While your high-def disc player and receiver may be able to decode these new surround sound formats, it's important to note that not all discs you play will take advantage of them. Be sure to check out the details on the Blu-ray discs you watch to see which audio format they use. You'll also want to connect your player to a compatible receiver using your disc player's 7.1-analog audio outputs or a compatible HDMI output (version 1.3).
Lossless surround sound formats
The newest high-resolution surround formats, Dolby TrueHD and DTS-HD™ Master Audio, offer up to 7.1 discrete channels of lossless audio. Along with adding two extra rear channels to the standard Dolby Digital and DTS formats, Dolby TrueHD and DTS-HD Master Audio discs are encoded with more audio information per channel. In fact, it's identical to the movie studio's original master. That means the improved directionality and more precise effects makes it even closer to the experience of being in a movie theater.
Additional discrete 7.1-channel surround formats
You may find that some Blu-ray discs are also encoded with other discrete 7.1-channel surround formats. Dolby Laboratories and DTS developed Dolby Digital Plus and DTS-HD (High Resolution), respectively. These formats deliver 7.1 independent channels of sound. They provide more detailed surround effects than 5.1 Dolby Digital and DTS, though they aren't lossless like Dolby TrueHD and DTS-HD Master Audio. Receivers that support lossless 7.1-channel formats will also support Dolby Digital Plus and DTS-HD (High Resolution).
Matrixed surround decoding for older sources
If you use a stereo analog connection to your receiver, or are connecting older equipment like a VCR, your receiver may employ one of these types of processing to decode the signal. Dolby Pro Logic II includes two independent full-bandwidth surround channels, three matrixed surround channels, and a dedicated low-frequency channel for your subwoofer. Many recent home theater receivers also offer Pro Logic IIx processing, which can turn the same sources into even more enveloping 7.1-channel sound.
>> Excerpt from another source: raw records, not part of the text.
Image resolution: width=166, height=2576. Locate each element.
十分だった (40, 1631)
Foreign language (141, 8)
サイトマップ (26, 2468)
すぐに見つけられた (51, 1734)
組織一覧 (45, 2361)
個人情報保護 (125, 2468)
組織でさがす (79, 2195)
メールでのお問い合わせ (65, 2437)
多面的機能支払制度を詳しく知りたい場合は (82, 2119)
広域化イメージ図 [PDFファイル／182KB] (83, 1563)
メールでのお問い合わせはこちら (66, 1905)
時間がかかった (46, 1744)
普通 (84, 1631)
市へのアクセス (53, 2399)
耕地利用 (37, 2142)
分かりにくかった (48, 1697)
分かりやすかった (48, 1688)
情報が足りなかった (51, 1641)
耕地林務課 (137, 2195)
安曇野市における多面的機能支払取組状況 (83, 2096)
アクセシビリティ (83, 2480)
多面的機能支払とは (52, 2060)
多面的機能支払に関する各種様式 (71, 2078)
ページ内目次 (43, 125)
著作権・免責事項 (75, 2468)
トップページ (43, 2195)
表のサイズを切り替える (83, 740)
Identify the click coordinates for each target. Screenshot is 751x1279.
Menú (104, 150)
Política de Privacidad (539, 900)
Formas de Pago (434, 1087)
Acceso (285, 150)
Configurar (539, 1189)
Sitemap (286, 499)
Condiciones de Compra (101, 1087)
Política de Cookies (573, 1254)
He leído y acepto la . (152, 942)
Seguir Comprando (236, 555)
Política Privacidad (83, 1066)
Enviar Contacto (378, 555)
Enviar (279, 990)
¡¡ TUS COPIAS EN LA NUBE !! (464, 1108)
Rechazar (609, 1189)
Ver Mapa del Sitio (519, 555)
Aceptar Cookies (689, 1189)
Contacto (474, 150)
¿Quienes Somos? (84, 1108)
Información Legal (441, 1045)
Receivers with Dolby Pro Logic II and IIx give extra intensity to the thousands of VHS movies and TV broadcasts recorded in either stereo or older 4-channel Dolby Surround. They also include special modes tailored to turning stereo music into realistic surround sound.
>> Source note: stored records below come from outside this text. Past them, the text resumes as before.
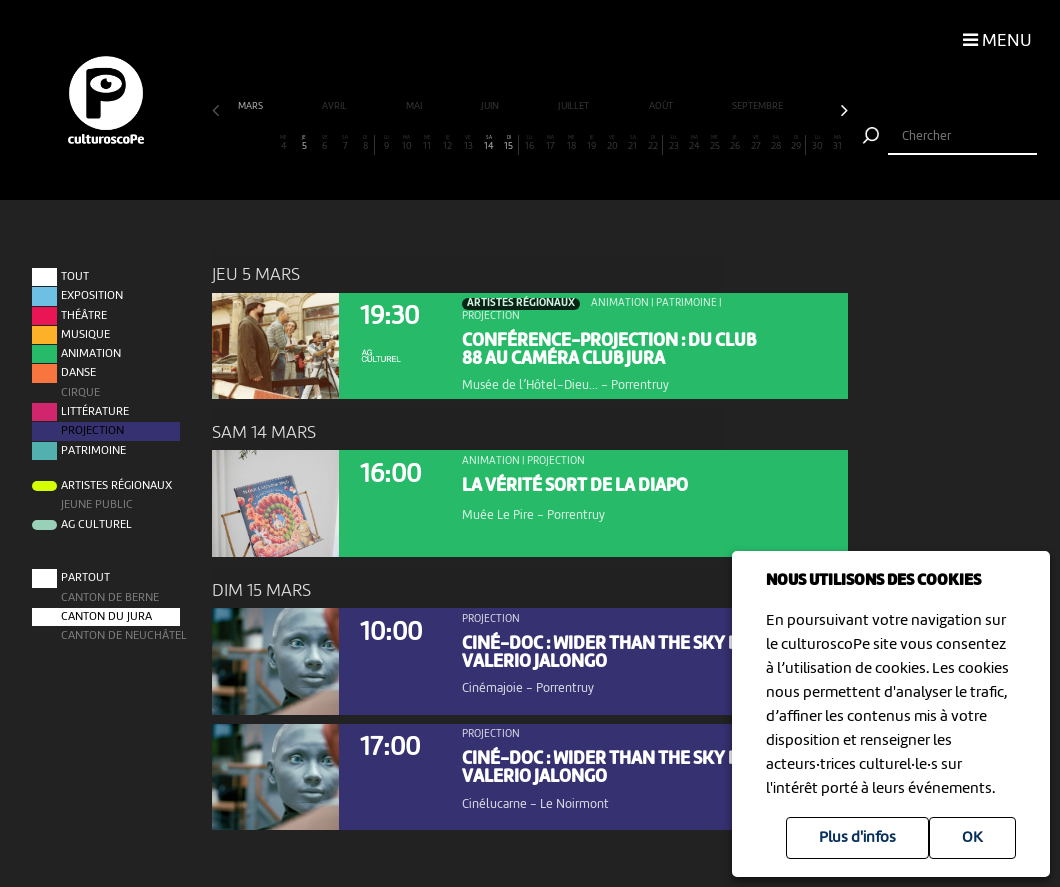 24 (694, 143)
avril (335, 106)
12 (447, 143)
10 (406, 143)
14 (488, 143)
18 (570, 143)
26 (735, 143)
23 (673, 143)
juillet (574, 106)
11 (427, 143)
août (662, 106)
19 (591, 143)
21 (632, 143)
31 (837, 143)
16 (529, 143)
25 (714, 143)
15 (509, 143)
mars (251, 106)
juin (491, 106)
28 (776, 143)
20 (612, 143)
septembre (758, 106)
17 (550, 143)
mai (415, 106)
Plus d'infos (857, 838)
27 (755, 143)
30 (817, 143)
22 (653, 143)
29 (796, 143)
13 (468, 143)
DTS Neo:6 is essentially identical to Pro Logic II — it's simply the processing DTS came up with to deliver 5.1 or 6.1 channels of sound from a two-channel stereo source. And just like Pro Logic II, it delivers a convincing surround sound experience.
"Height" channels for a taller soundstage
A few receivers offer a newer surround sound format called Dolby Pro Logic IIz. It adds two "height" channels to your front soundstage. These speakers typically mount on the wall above your existing front left and right speakers.
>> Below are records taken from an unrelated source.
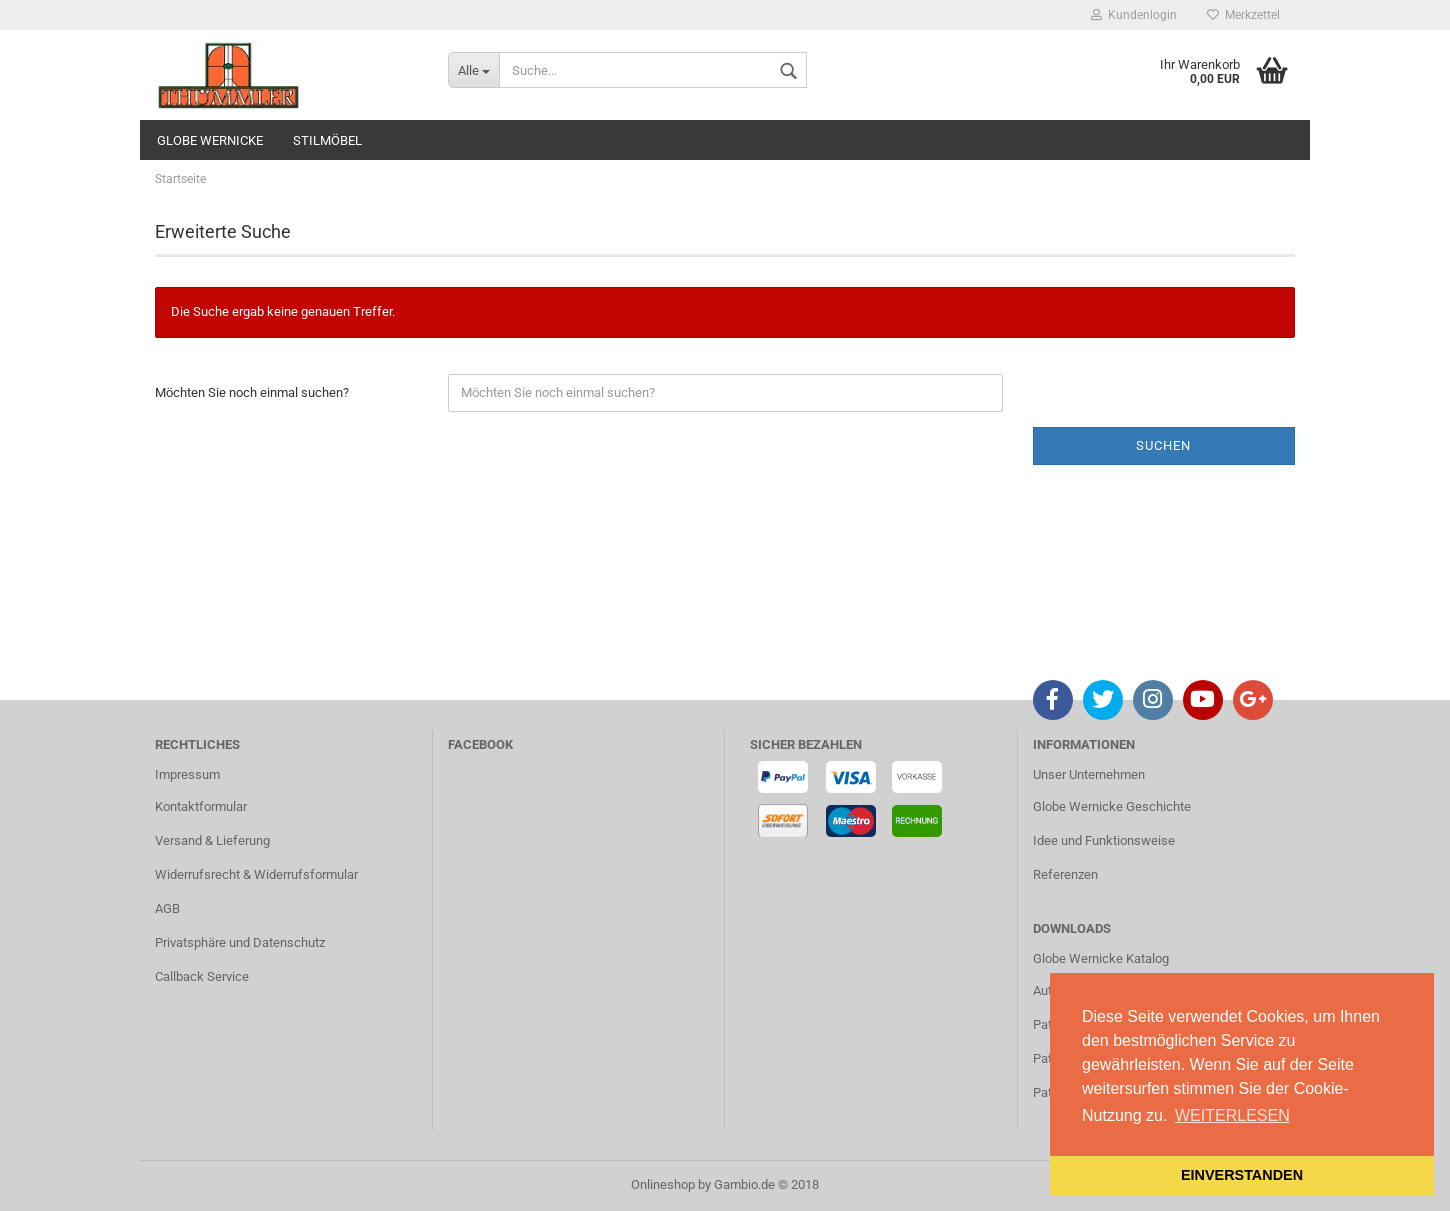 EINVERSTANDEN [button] (1242, 1175)
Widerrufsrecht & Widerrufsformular (256, 874)
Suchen (1163, 445)
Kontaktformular (201, 806)
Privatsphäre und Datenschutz (240, 942)
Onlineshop (663, 1184)
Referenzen (1065, 874)
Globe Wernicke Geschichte (1112, 806)
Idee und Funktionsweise (1104, 840)
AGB (167, 908)
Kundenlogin (1134, 15)
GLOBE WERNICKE (210, 140)
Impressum (187, 774)
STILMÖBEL (327, 140)
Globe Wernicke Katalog (1101, 958)
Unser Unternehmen (1089, 774)
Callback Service (202, 976)
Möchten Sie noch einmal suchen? (252, 392)
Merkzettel (1243, 15)
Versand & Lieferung (212, 840)
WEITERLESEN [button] (1232, 1115) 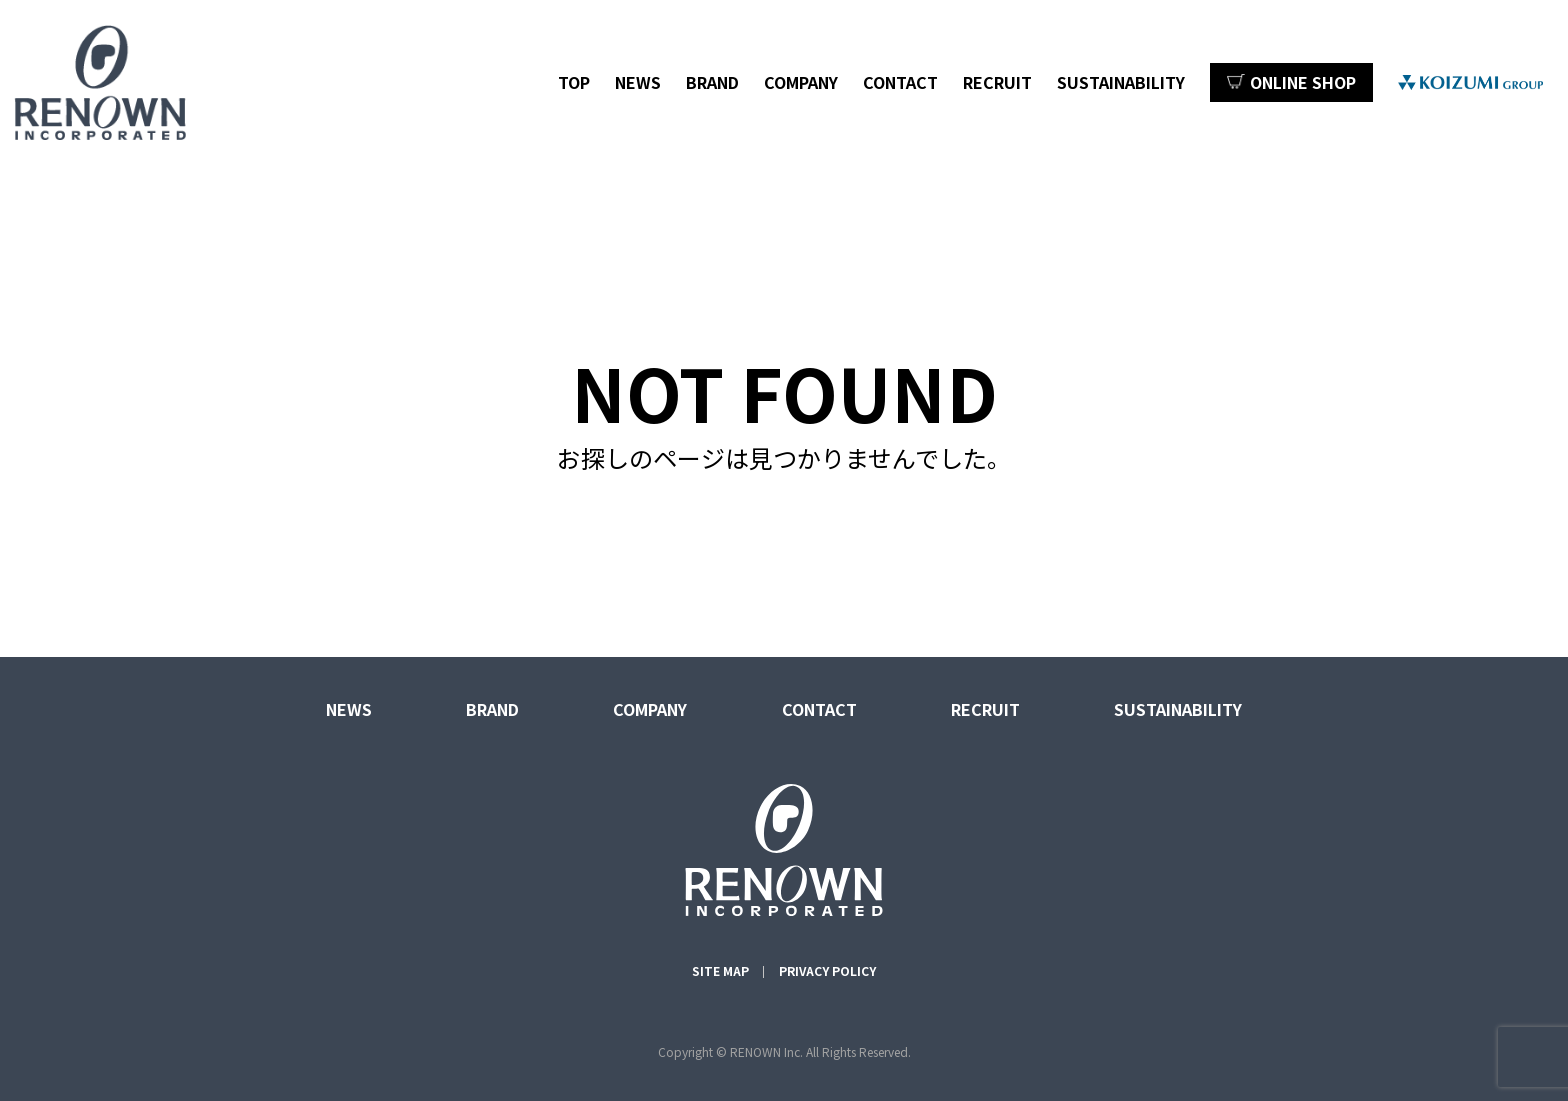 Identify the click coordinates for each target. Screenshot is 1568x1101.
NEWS (638, 82)
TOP (574, 82)
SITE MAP (720, 970)
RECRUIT (997, 82)
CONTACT (900, 82)
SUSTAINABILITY (1121, 82)
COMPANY (801, 82)
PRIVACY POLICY (827, 970)
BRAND (712, 82)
A receiver with Pro Logic IIz can divvy up the front soundstage audio. It sends directional sounds — like a car racing by — to your regular front speakers, and non-directional sounds — like the roar of a crowd at a stadium — to the height channels. The result is a larger, deeper front soundstage, and a more immersive experience.
"My receiver has other surround formats, too"
Sometimes manufacturers will put their own special processing in a receiver, often called Digital Signal Processing (DSP), in addition to the formats described above. Many home theater receivers use Digital Signal Processing to create soundfields — simulated acoustic environments, like a concert hall or stadium — and for precise steering of multichannel soundtrack information. This feature may go by different names, depending on the manufacturer. Check your owner's manual for details about your receiver's DSP modes.